Penyebab timbulnya perbedaan pendapat dikalangan fuqaha adalah tingkat perbedaan fikiran dan akal manusia dalam memahami nash, cara menyimpulkan hukum dari dalil-dalil syari’at dan juga pengetahuan tentang ‘illat hukum syari’at.(6)  Perbedaan pendapat dalam hal furu’ bukanlah sebuah ‘aib jika tidak menyebabkan fanatisme kelompok terhadap sebuah pendapat hingga mendiskreditkan pendapat yang lain. Tak dapat dipungkiri bahwa masalah furu’iyyah teramat banyak dan telah dimulai pada masa yang sangat lampau. Hal ini tidak akan pernah selesai dengan terus menerus diperbedatkan selain menambah kerusakan dalam persatuan ummat Islam. Hasan al-Banna pernah mengemukakan agar ummat Islam tidak membesar-besarkan permasalahan ini, dan bertasamuh dengannya,“نتعاون فيما اتفقنا فيه و يعذر بعضنا بعضا فيما اختلفنا فيه” kita bekerjasama dalam hal-yang yang kita sepakati dan saling menerima alasan dalam hal-hal yang kita perselisihkan


Da’wah kepada pokok-pokok agama akan menyatukan ummat Islam. Menurut Jum’ah Amin Islam menyatukan ummat ini di atas 3 pondasi; (a). المشاعر الواحدة: perasaan yang satu sebagai hamba Allah, berasal dan kembali kepada-Nya. (b). الشعائر الواحدة: kesatuan syi’ar-syi’ar ibadah yang merupakan manifestasi atas penghambaan kepada Allah, keimanan dan kerukunan ummat, dan (c). الشرائع الواحدة: Kesatuan system hidup yang menjamin terselenggaranya kehidupan bersama yang teratur berdasarkan hukum Allah.(7) 

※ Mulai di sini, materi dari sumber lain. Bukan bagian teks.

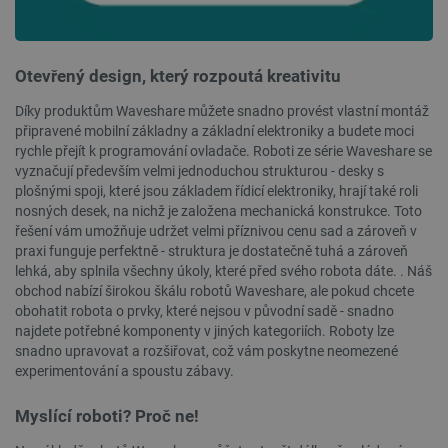
Otevřený design, který rozpoutá kreativitu
isListDisplay
botland.cz
Zavřením
prohlížeče
Díky produktům Waveshare můžete snadno provést vlastní montáž
připravené mobilní základny a základní elektroniky a budete moci
rychle přejít k programování ovladače. Roboti ze série Waveshare se
vyznačují především velmi jednoduchou strukturou - desky s
critCartData
botland.cz
9 minut
plošnými spoji, které jsou základem řídicí elektroniky, hrají také roli
54 sekund
nosných desek, na nichž je založena mechanická konstrukce. Toto
řešení vám umožňuje udržet velmi příznivou cenu sad a zároveň v
praxi funguje perfektně - struktura je dostatečně tuhá a zároveň
lehká, aby splnila všechny úkoly, které před svého robota dáte. . Náš
obchod nabízí širokou škálu robotů Waveshare, ale pokud chcete
obohatit robota o prvky, které nejsou v původní sadě - snadno
najdete potřebné komponenty v jiných kategoriích. Roboty lze
snadno upravovat a rozšiřovat, což vám poskytne neomezené
experimentování a spoustu zábavy.
CookieScriptConsent
CookieScript
2 měsíce
Myslící roboti? Proč ne!
botland.cz
4 týdny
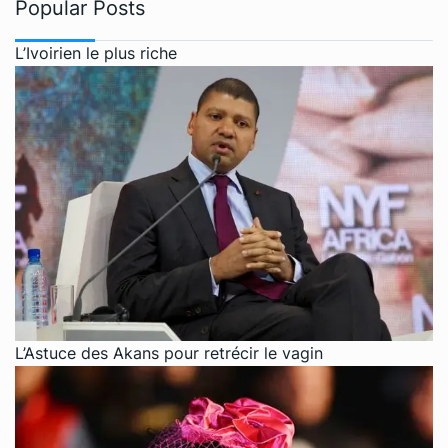
Popular Posts
L’Ivoirien le plus riche
L’Astuce des Akans pour retrécir le vagin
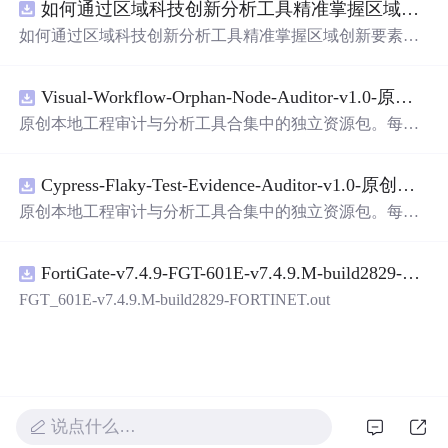
如何通过区域科技创新分析工具精准掌握区域创新要素分布与产业链融合现状？.docx
带有直观的图形用户界面（GUI），非常容易使用。你只
需要将手写数字输入系统，它将立即给出准确的识别结
如何通过区域科技创新分析工具精准掌握区域创新要素分
果。这个系统可以在各种场景中使用，无论是学校、工作
布与产业链融合现状？
还是日常生活，都能为你提供快速和准确的识别服务。它
是一个非常方便和实用的工具，你一定会喜欢它的！
Visual-Workflow-Orphan-Node-Auditor-v1.0-原创源码与文档.zip
原创本地工程审计与分析工具合集中的独立资源包。每个
ZIP包含完整源码、3项自动化测试、可复现合成示例、离
线HTML、JSON与SVG报告、1080×720真实运行效果图、
Cypress-Flaky-Test-Evidence-Auditor-v1.0-原创源码与文档.zip
README、运行说明、功能清单、MIT License及原创与授
权声明。解压后进入project目录，执行npm test验证算法，
原创本地工程审计与分析工具合集中的独立资源包。每个
执行npm run report生成报告，也可通过本地静态服务器打
ZIP包含完整源码、3项自动化测试、可复现合成示例、离
开网页。运行时零第三方依赖，不包含热点产品或开源项
线HTML、JSON与SVG报告、1080×720真实运行效果图、
目源码、Logo、官方截图、论文、生产日志或其他受限素
FortiGate-v7.4.9-FGT-601E-v7.4.9.M-build2829-FORTINET.out
README、运行说明、功能清单、MIT License及原创与授
材。适合前端开发、AI应用工程、测试审计和课程实践。
权声明。解压后进入project目录，执行npm test验证算法，
FGT_601E-v7.4.9.M-build2829-FORTINET.out
执行npm run report生成报告，也可通过本地静态服务器打
开网页。运行时零第三方依赖，不包含热点产品或开源项
目源码、Logo、官方截图、论文、生产日志或其他受限素
材。适合前端开发、AI应用工程、测试审计和课程实践。
说点什么…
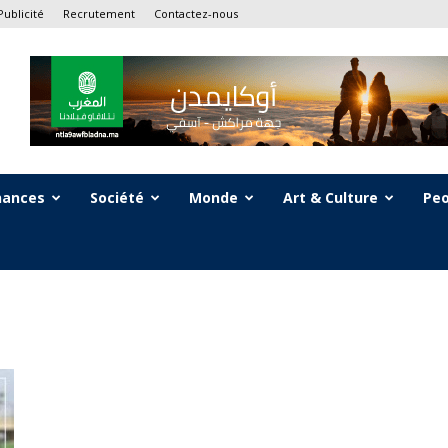
Publicité
Recrutement
Contactez-nous
nances
Société
Monde
Art & Culture
Peo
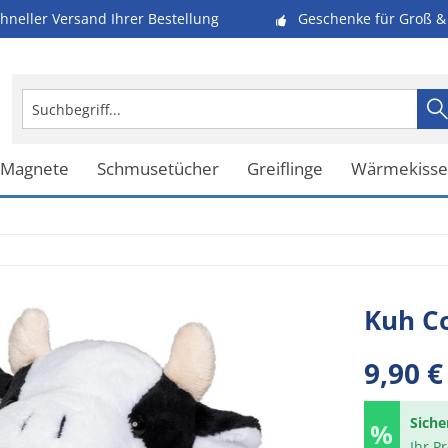
hneller Versand Ihrer Bestellung
Geschenke für Groß & 
 Magnete
Schmusetücher
Greiflinge
Wärmekiss
Kuh C
9,90 €
Siche
Ihr P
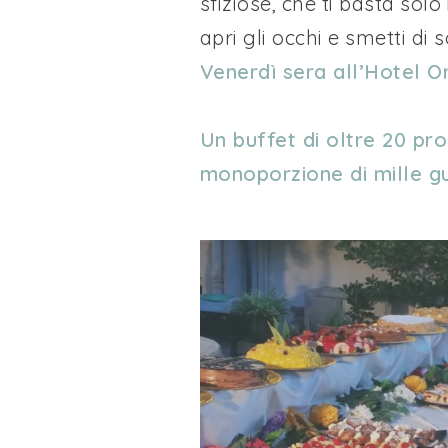
sfiziose, che ti basta sol
apri gli occhi e smetti di
Venerdì sera all’Hotel Or
Un buffet di oltre 20 pro
monoporzione di mille gus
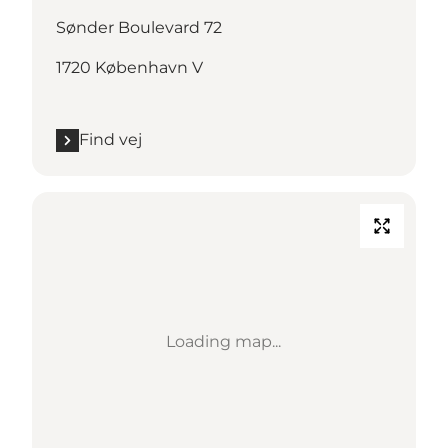
Sønder Boulevard 72
1720 København V
Find vej
Loading map...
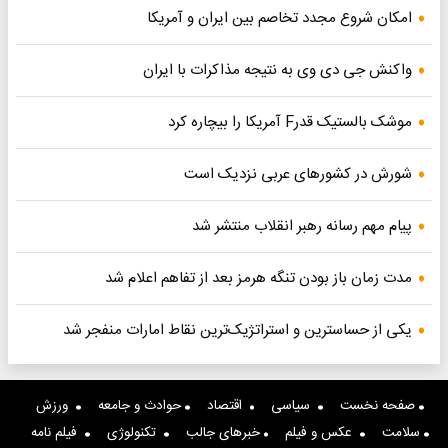
امکان شروع مجدد تخاصم‌ بین ایران و آمریکا
واکنش جی دی وی به نتیجه مذاکرات با ایران
موشک بالستیک قدرF آمریکا را بیچاره کرد
شورش در کشورهای عربی نزدیک است
پیام مهم رسانه رهبر انقلاب منتشر شد
مدت زمان باز بودن تنگه هرمز بعد از تفاهم اعلام شد
یکی از حساسترین و استراتژیک‌ترین نقاط امارات منفجر شد
صفحه نخست
سیاسی
اقتصاد
حوادث و جامعه
ورزش
سلامت
عکس و فیلم
خبرهای جالب
تکنولوژی
فیلم نامه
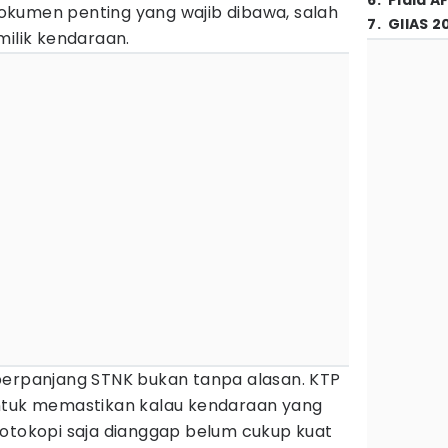
6
.
Piala A
kumen penting yang wajib dibawa, salah
7
.
GIIAS 2
milik kendaraan.
perpanjang STNK bukan tanpa alasan. KTP
d untuk memastikan kalau kendaraan yang
Fotokopi saja dianggap belum cukup kuat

Jum’ah Amin mengutip pendapat al-Qaradhawi, bahwa diantara sesuatu yang harus diutamakan dalam da’wah adalah masalah-masalah besar yang berkaitan dengan eksistensi ummat Islam. Diantara gempuran berbagai faham, gerakan zionis, misionaris terhadap ummat Islam sungguh disayangkan ummat Islam masih sibuk memporak-porandakan tubuhnya sendiri dari dalam dengan berbagai firqah yang saling bertikai.(8)  

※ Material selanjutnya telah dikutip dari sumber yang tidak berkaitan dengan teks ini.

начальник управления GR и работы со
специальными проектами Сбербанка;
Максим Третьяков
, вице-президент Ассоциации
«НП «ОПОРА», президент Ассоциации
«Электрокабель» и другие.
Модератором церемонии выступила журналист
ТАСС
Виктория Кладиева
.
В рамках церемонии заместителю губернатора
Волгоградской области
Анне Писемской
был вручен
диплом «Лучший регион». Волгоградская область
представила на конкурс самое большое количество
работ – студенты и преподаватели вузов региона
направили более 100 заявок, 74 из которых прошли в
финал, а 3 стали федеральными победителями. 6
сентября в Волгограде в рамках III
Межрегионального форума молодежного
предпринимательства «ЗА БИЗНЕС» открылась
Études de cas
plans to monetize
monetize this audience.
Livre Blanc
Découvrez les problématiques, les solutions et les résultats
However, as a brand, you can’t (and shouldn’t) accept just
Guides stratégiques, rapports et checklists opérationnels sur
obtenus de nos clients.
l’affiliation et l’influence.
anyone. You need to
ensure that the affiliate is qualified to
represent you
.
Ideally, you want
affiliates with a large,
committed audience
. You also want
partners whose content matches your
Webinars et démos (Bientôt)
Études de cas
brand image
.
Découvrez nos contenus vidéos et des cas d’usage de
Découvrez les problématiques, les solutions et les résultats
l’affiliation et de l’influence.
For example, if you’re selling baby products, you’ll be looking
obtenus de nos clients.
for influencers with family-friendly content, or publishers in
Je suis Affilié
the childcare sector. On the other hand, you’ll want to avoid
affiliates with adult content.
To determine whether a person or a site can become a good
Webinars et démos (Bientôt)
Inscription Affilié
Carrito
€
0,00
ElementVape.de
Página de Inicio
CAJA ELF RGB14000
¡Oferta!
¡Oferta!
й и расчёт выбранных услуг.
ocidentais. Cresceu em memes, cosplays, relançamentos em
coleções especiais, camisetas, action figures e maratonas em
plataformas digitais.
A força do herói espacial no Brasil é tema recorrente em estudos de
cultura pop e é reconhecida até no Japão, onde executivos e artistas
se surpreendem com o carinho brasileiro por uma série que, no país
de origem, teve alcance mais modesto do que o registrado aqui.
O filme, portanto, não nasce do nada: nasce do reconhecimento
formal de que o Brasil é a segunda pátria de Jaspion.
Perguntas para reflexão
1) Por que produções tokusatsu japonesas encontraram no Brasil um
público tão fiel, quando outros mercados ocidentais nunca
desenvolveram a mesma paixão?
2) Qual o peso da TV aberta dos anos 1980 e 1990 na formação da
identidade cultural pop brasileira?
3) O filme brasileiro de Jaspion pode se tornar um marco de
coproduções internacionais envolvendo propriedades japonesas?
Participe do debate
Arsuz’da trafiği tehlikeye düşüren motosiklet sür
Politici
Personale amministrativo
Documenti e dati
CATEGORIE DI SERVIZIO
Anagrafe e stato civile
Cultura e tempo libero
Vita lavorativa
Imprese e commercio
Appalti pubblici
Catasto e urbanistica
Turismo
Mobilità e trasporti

Maka merupakan kewajiban bagi para pelaku da’wah untuk mengenalkan kepada mitra da’wahnya tentang mengerjakan perintah-perintah, menjauhi larangan, berakhlaq dengan akhlaq asasiyah dengan senantiasa melihat kesiapan mitra da’wahnya, kondisi global ummat Islam serta hubungan peristiwa masa lalu dan masa depan yang seharusnya diraih oleh ummat Islam.


C. Mendidik Bukan Menghakimi


Kaidah ini memberikan petunjuk bagi para da’i bahwa aktifitas da’wah adalah penyiaran, pengajaran, pendidikan maupun upaya membersihkan jiwa mad’unya. Da’wah bukan upaya menghakimi kelalaian dan kesalahan mad’u. Allah ta’ala berfirman dalam surat asy-Syura ayat 48,


فَإِنْ أَعْرَضُوا فَمَا أَرْسَلْنَاكَ عَلَيْهِمْ حَفِيظًا إِنْ عَلَيْكَ إِلَّا الْبَلَاغُ وَإِنَّا إِذَا أَذَقْنَا الْإِنْسَانَ مِنَّا رَحْمَةً فَرِحَ بِهَا وَإِنْ تُصِبْهُمْ سَيِّئَةٌ بِمَا قَدَّمَتْ أَيْدِيهِمْ فَإِنَّ الْإِنْسَانَ كَفُور

“Jika mereka berpaling maka Kami tidak mengutus kamu sebagai pengawas bagi mereka. Kewajibanmu tidak lain hanyalah menyampaikan (risalah). Sesungguhnya apabila Kami merasakan kepada manusia sesuatu rahmat dari Kami dia bergembira ria karena rahmat itu. Dan jika mereka ditimpa kesusahan disebabkan perbuatan tangan mereka sendiri (niscaya mereka ingkar) karena sesungguhnya manusia itu amat ingkar (kepada nikmat).”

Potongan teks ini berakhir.